From the line holding "See the attached" to the final line of the entries, set down each line exactly, including both, and nothing more.

<<<<

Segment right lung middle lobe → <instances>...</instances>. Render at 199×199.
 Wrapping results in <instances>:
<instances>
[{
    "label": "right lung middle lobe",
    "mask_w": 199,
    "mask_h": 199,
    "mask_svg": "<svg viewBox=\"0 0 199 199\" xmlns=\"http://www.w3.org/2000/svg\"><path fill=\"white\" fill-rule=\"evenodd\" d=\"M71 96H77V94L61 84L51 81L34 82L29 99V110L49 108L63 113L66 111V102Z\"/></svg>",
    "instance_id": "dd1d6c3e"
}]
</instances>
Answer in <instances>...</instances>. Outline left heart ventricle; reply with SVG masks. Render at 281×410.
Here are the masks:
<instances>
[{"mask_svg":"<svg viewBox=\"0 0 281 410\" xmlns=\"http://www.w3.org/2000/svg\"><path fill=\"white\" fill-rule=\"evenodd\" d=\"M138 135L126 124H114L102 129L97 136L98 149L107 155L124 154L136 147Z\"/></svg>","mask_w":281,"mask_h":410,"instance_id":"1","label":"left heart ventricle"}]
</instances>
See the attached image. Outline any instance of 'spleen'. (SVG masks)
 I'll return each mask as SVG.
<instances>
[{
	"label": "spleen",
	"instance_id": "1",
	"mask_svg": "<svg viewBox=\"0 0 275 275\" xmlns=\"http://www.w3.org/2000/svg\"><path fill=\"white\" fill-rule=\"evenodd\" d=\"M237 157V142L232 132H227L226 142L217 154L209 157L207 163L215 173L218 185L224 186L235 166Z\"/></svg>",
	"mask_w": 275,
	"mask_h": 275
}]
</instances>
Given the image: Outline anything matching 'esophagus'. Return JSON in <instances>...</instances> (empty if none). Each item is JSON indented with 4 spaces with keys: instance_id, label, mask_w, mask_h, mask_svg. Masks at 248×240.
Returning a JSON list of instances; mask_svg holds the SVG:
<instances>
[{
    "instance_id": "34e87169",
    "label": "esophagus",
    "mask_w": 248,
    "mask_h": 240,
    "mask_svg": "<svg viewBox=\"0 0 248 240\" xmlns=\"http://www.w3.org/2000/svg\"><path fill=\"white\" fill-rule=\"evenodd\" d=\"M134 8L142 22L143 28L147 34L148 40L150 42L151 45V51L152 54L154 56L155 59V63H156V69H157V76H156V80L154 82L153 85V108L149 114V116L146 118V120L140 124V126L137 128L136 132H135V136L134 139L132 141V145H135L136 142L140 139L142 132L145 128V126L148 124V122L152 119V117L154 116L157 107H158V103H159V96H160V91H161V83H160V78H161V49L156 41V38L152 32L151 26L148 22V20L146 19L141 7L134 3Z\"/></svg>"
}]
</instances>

>>>>

== Result of the task ==
See the attached image. Outline any instance of 'spleen'. (SVG masks)
 I'll return each mask as SVG.
<instances>
[{
	"label": "spleen",
	"instance_id": "1",
	"mask_svg": "<svg viewBox=\"0 0 275 275\" xmlns=\"http://www.w3.org/2000/svg\"><path fill=\"white\" fill-rule=\"evenodd\" d=\"M237 157V142L232 132H227L226 142L217 154L209 157L207 163L215 173L218 185L224 186L235 166Z\"/></svg>",
	"mask_w": 275,
	"mask_h": 275
}]
</instances>
Given the image: Outline anything matching 'esophagus'. Return JSON in <instances>...</instances> (empty if none). Each item is JSON indented with 4 spaces with keys: instance_id, label, mask_w, mask_h, mask_svg. Masks at 248×240.
Returning a JSON list of instances; mask_svg holds the SVG:
<instances>
[{
    "instance_id": "34e87169",
    "label": "esophagus",
    "mask_w": 248,
    "mask_h": 240,
    "mask_svg": "<svg viewBox=\"0 0 248 240\" xmlns=\"http://www.w3.org/2000/svg\"><path fill=\"white\" fill-rule=\"evenodd\" d=\"M134 8L142 22L143 28L147 34L148 40L150 42L151 45V51L152 54L154 56L155 59V63H156V69H157V76H156V80L154 82L153 85V108L149 114V116L146 118V120L140 124V126L137 128L136 132H135V136L134 139L132 141V145H135L136 142L140 139L142 132L145 128V126L148 124V122L152 119V117L154 116L157 107H158V103H159V96H160V91H161V83H160V78H161V49L156 41V38L152 32L151 26L148 22V20L146 19L141 7L134 3Z\"/></svg>"
}]
</instances>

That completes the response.